The freeze-then-capture approach is interesting. Curious how it handles pages with aggressive anti-bot detection that fingerprints headless Chromium forks — that's the other failure mode I keep hitting.
Very cool! Sometimes when I try to debug things with chrome dev tools MCP, Claude would click something and too many things happen then it kind of comes to the wrong conclusions about the state of things, so sounds like this should give it a more accurate slice of time / snapshot of things.
I had good luck letting Claude use an xml parser to get a tree of the file, and then write xpath selections to grab what it needed
https://www.browserbase.com/blog/chromium-fork-for-ai-automa...
But here's my thought: you're solving the "stale state" problem by making the browser deterministic. Real websites aren't deterministic. WebSOcket pushes, long-polling, background fetches, animations that don't finish — freezing execution doesn't pause the server. The moment you unfreeze, the world may have moved.
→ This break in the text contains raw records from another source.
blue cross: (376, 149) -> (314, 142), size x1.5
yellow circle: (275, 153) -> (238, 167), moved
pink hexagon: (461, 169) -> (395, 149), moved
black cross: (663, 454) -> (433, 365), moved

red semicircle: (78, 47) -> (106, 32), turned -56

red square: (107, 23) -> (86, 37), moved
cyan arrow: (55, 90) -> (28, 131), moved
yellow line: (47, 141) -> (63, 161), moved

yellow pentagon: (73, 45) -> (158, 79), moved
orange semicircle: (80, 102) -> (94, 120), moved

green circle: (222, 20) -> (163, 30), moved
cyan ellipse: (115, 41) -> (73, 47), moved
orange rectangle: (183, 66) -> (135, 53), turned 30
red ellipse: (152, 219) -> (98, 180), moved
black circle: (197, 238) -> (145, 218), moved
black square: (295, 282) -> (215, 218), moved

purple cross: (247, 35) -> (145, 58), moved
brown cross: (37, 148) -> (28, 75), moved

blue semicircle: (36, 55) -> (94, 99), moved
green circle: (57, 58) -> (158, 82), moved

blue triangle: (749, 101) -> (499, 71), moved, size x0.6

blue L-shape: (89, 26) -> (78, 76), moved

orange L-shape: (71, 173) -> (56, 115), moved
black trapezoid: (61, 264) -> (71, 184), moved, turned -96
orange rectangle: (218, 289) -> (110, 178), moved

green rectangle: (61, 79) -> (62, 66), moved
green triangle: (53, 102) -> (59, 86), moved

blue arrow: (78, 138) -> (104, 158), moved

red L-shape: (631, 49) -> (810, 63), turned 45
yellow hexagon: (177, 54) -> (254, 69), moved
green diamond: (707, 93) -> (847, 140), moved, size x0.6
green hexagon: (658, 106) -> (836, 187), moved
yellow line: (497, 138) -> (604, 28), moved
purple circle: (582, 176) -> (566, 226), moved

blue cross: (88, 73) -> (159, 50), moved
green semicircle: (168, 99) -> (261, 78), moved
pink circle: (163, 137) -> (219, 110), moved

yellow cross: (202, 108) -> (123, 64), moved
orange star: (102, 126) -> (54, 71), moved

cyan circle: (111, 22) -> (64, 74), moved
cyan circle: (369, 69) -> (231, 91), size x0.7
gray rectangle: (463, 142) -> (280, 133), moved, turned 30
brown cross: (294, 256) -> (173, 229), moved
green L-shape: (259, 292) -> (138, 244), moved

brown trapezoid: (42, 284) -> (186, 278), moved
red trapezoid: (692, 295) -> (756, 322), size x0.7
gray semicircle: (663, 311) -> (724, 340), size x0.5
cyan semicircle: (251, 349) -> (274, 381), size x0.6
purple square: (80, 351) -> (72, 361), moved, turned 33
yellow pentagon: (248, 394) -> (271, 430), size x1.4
90.5% on Mind2Web is great. But Mind2Web tasks are mostly "fill a form, click submit." The brutal failures happen on SPAs with optimistic UI updates, where the DOM says "saved" but the network request hasn't finished. Does ABP handle that case, or does the freeze just delay the confusion?
Genuine question — not trying to tear this down. The architecture is smart. I just wonder if "make the browser simpler for the agent", eventually hit s a wall where you need to make the agent smarter about async instead.
For async, lots of people smarter than me working on the smarter agent problem. Though there's a latency floor with inference due to prompt processing, and output generation. Without tools like ABP, the LLM is always aiming at a moving target.